2. Don't bother with any of the kit junk. I bought one from Newark and it definitely wasn't worth it - the case was junk, the power supply uses a standard micro usb connector running at USB voltage that you probably have 100 of lying around if you have an android phone, and the remaining items aren't really necessary. The only things you pretty much absolutely need are a power supply, an hdmi cable, an SD card, and the Pi.
I thought up a project at the grocery store last night. I was sitting in line with a couple frozen pizzas and no one was home to call to pre-heat the oven. So I figure, if I can get a RPi/Arduino on my home network and I make a phone app, I should be able to control it remotely. All I would need to do is have it control the stove. The maybe easiest way would be to use some kind of actuator to press the buttons. That's kind of hackish though. I'm not entirely sure what the innards behind the buttons on my stove look like, but I wonder if they can be altered in a way that I can control them with output logic voltage.
I'm going to look into it.
So basically, I want to become fatter, faster.
One concern is heat obviously. Another is making sure they don't accidentally start firing off signals due to noise or whatever.
I have learned the hard way that trying to hack into electronics that you don't have a schematic for is most likely to result in you destroying your electronics.
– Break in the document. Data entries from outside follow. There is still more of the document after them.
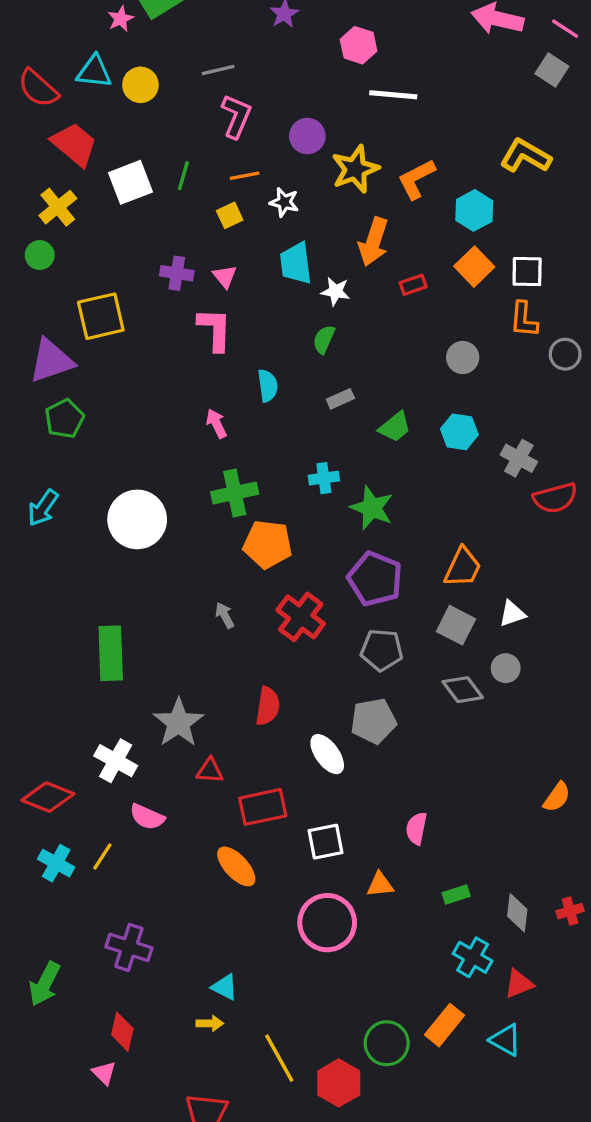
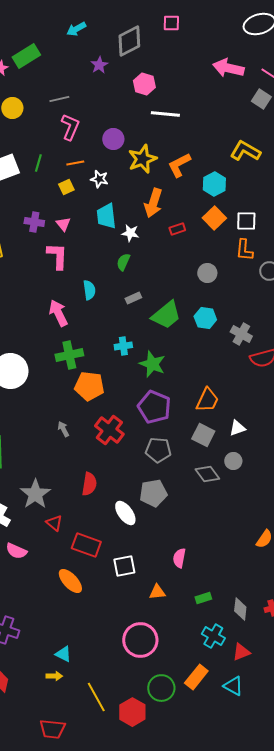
pink arrow: (216, 424) -> (58, 313), size x1.5
green trapezoid: (395, 427) -> (166, 315), size x1.5
red triangle: (210, 771) -> (54, 523), turned 36
red rectangle: (263, 807) -> (86, 545), turned 32
pink circle: (327, 923) -> (140, 640), moved

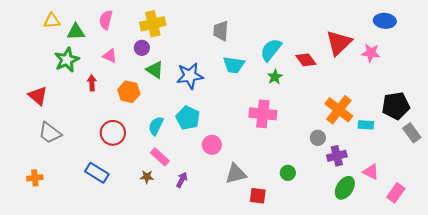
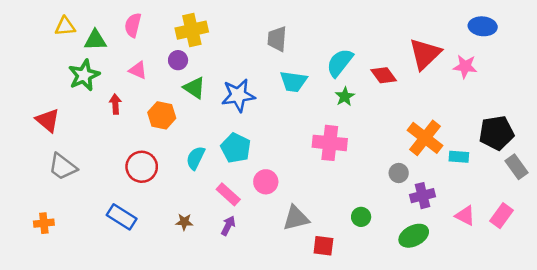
pink rectangle: (160, 157) -> (228, 194), moved
green ellipse: (345, 188) -> (414, 236), moved, turned 30
pink rectangle: (396, 193) -> (501, 216), moved

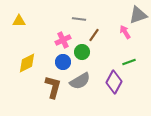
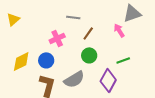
yellow triangle: (19, 21) -> (13, 19), turned -40
green circle: (82, 52) -> (89, 55), moved
blue circle: (63, 62) -> (46, 60), moved

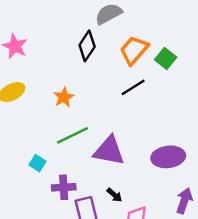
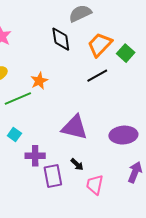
black diamond: (87, 46) -> (61, 39), turned -45
green line: (72, 135) -> (18, 99), moved

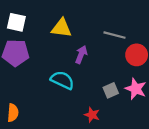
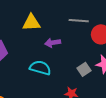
purple arrow: (81, 55) -> (53, 43), turned -112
If you're not willing to possibly wind up buying a new oven I would go with the button pushing setup although you are correct that will be a really fucking ugly hack. If it was just the start button you could probably bypass the switch with a logic-controlled relay but setting the temp is going to be dicey because you will have no feedback on whether it worked or not. I suppose you could put a thermocouple in the oven and connect it to the raspberry pi.
Sorry (kinda) for bumping an old thread, but just wondering if anyone is still playing around with the rPi?
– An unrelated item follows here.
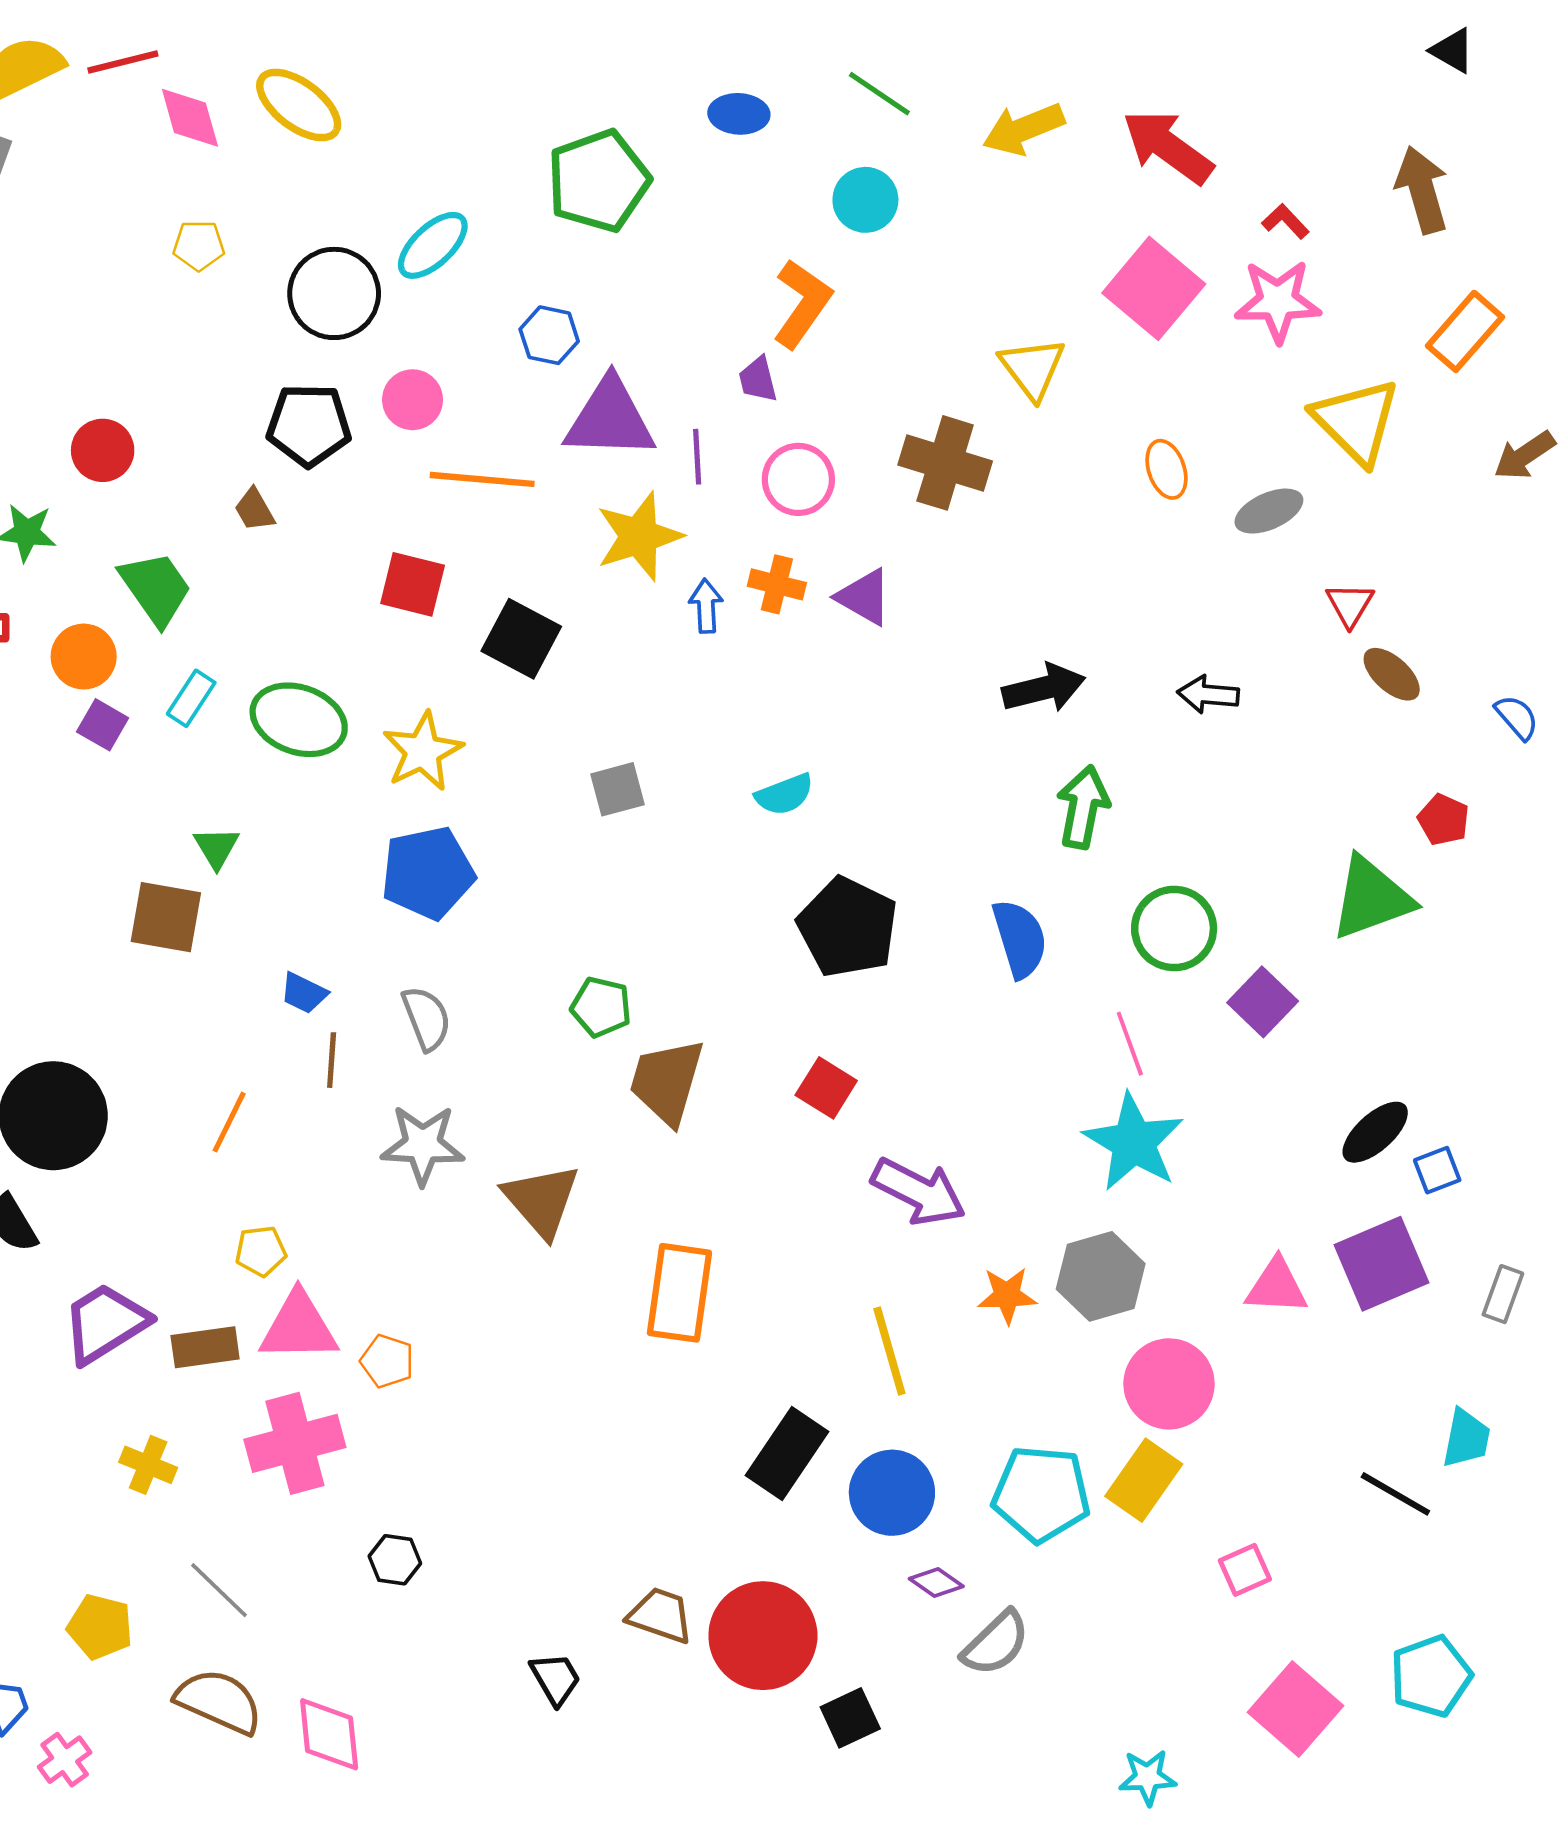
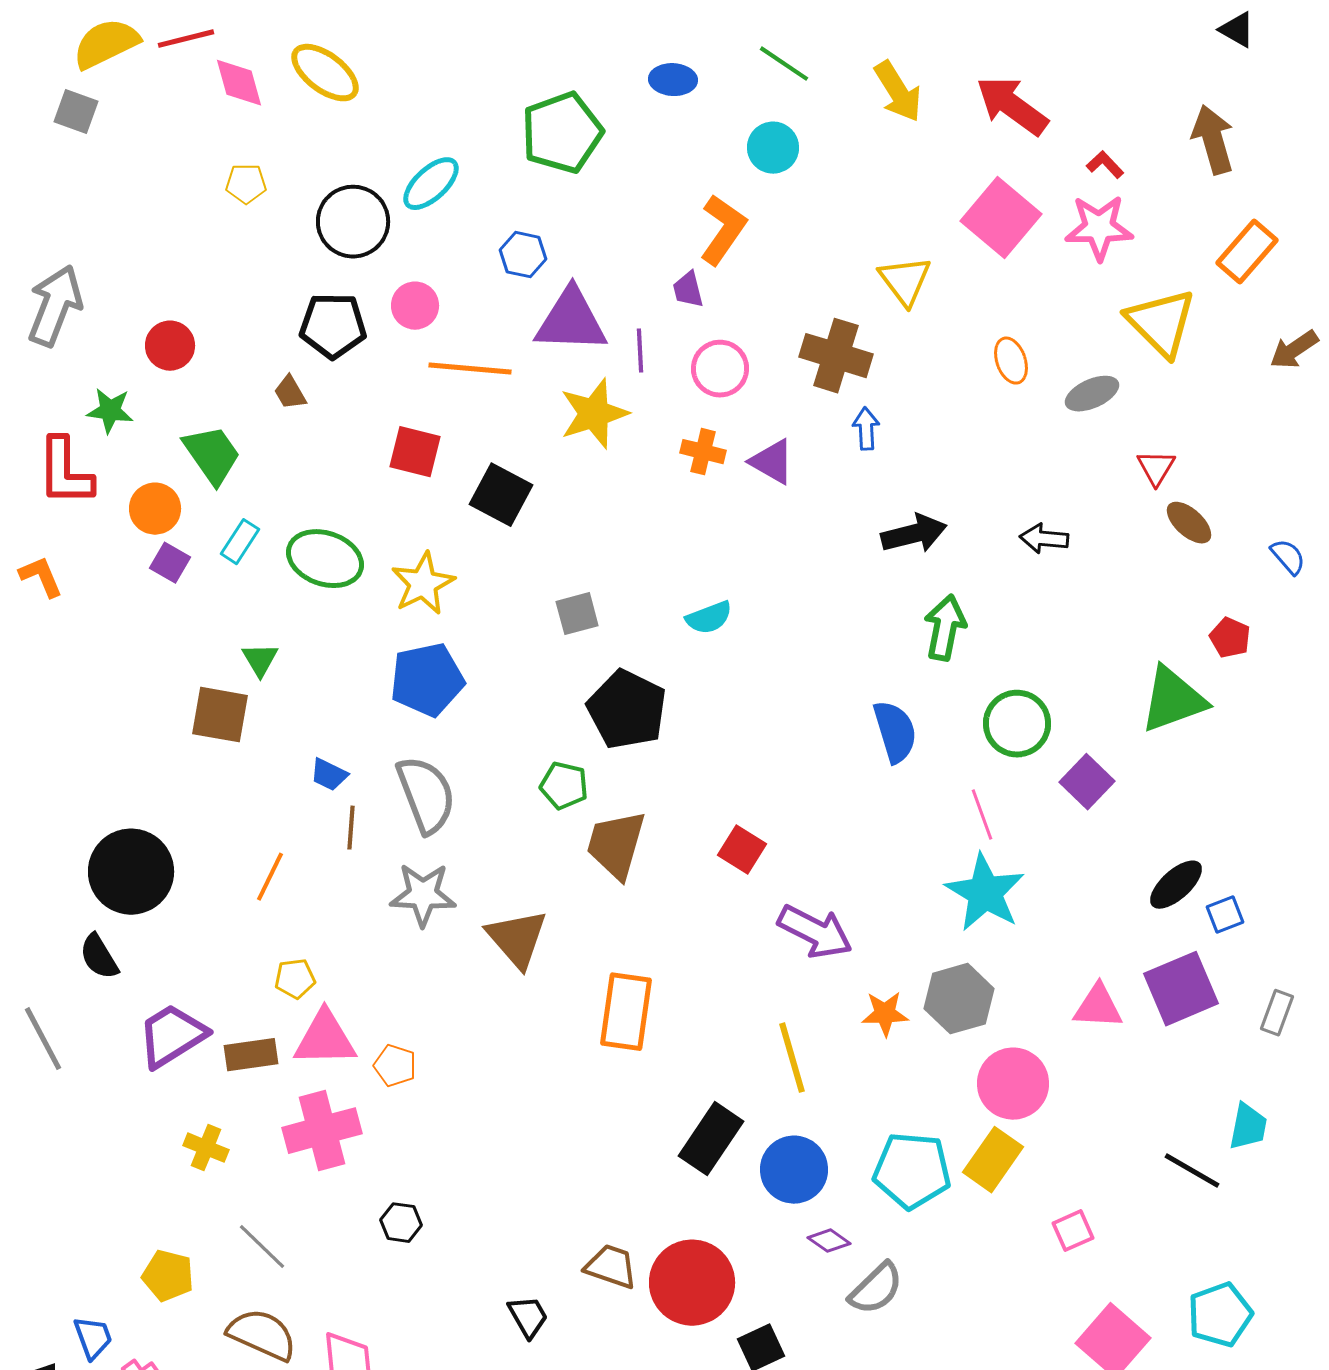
yellow arrow: (1024, 129) -> (898, 92), turned -100
blue arrow: (706, 606) -> (866, 429), moved
black pentagon: (848, 927) -> (627, 710), moved
gray semicircle: (426, 1018) -> (426, 795), size x1.5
I just set up VNC on mine and am waiting on a larger SD card before I start doing a bunch of work on it. I'd like to get a 4g LTE dongle and use gStreamer to set up a live feed from one of the drones, but keep it independent from the flight controller.
I know LTE is unreliable (so I won't be using it for telemetry), but I've been working with Active911 to set up a live video feed through their app, just as a proof of concept. Planning on testing it from the ground-based rover before trying to multi-task with a drone in the air.
Noodle, were you using bluetooth/wi-fi to transmit data for your project, or were you using 3g/4g?
The pi actually supports USB webcams at least, so I'd be willing to be most USB cameras work (obviously don't quote me, just guessing). Back when we did the project we had to wire one to the GPIOs and build a circuit - but support was really limited back then, a webcam would've worked way better for what we needed.
I want to say we operated at 915 MHz, but looking at the XBees now they're all 2.4GHz, so really it could've been anything.
I still have the source code if you run into issues, but it's pretty awful source code.
In addition to what was already stated, re establishing a lost data link with the typical 915 modules is typically as simple as moving to re establish LOS. With 4g, you never know. I'd like to set up a data link over 4g and keep my telemtry modules as backup, but that's a little ambitious for my programming skills right now.